While social media only highlights the over-hyped positive life of people, the reality is that they will always continue trying to manage their current work and maintain grow in careers. With no more hefty pension plans and retirement benefits, it's evident that job-hopping is evident among young workers. A recent Gallup report on the millennial generation reveals that 21 percent of millennials say they've changed jobs within the past year. Gallup also says that only 29 percent of the millennials are engaged at work. They are uninspired, unmotivated, and emotionally disconnected from their workplace.

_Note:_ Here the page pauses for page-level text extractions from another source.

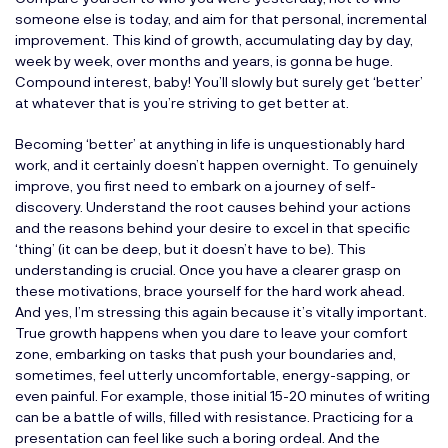
someone else is today, and aim for that personal, incremental
improvement. This kind of growth, accumulating day by day,
week by week, over months and years, is gonna be huge.
Compound interest, baby! You’ll slowly but surely get ‘better’
at whatever that is you’re striving to get better at.
Becoming ‘better’ at anything in life is unquestionably hard
work, and it certainly doesn’t happen overnight. To genuinely
improve, you first need to embark on a journey of self-
discovery. Understand the root causes behind your actions
and the reasons behind your desire to excel in that specific
‘thing’ (it can be deep, but it doesn’t have to be). This
understanding is crucial. Once you have a clearer grasp on
these motivations, brace yourself for the hard work ahead.
And yes, I’m stressing this again because it’s vitally important.
True growth happens when you dare to leave your comfort
zone, embarking on tasks that push your boundaries and,
sometimes, feel utterly uncomfortable, energy-sapping, or
even painful. For example, those initial 15-20 minutes of writing
can be a battle of wills, filled with resistance. Practicing for a
presentation can feel like such a boring ordeal. And the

So, what should the millennials do?
Do precisely do what John Winning did as a young millennial before getting onboard the Winning Group as its fourth generation CEO. After leaving high school with no interest in university, he took a job as a door-to-door salesman. He also worked at a restaurant. When he joined his family business, he started in the warehouse, and soon was driving trucks and doing deliveries. From there, he moved to the store, and got the idea of selling appliances online in 2005.
Some quick tips for millennials in the workforce:
- Stay away from distractions and learn to focus
- Understand that you can't always multitask; focus on one thing at a time
- Be willing to work hard while you still find ways to work smart
- Accept and appreciate the knowledge and wisdom gained from long experience
- As long as you are an employee, be emotionally and behaviorally connected to your job and company
- It's not just about your passion and doing what you love; it's also about a larger and meaningful purpose in life
- Embrace failures as people aren't always happy as projected in social media
- Practice humility and treat people with respect
- Be willing to do the work that you don't enjoy the most
- Be a continuous learner with a curious mind
Ultimately, are millennials lazy and afraid of hard work?
Indeed, millennials aren't over lazy; they are just wired differently with their upbringing. Maybe a few of them are lazy with addiction to social media, games, and entertainment, but most of them like to hustle in today’s world and instead of dismissing them, older workers and employers must make an attempt to understand them and engage them. Inevitably, millennials are the future of work, and it’s time we move beyond preconceived notions about who they are, and support them in doing engaging, meaningful, and productive work.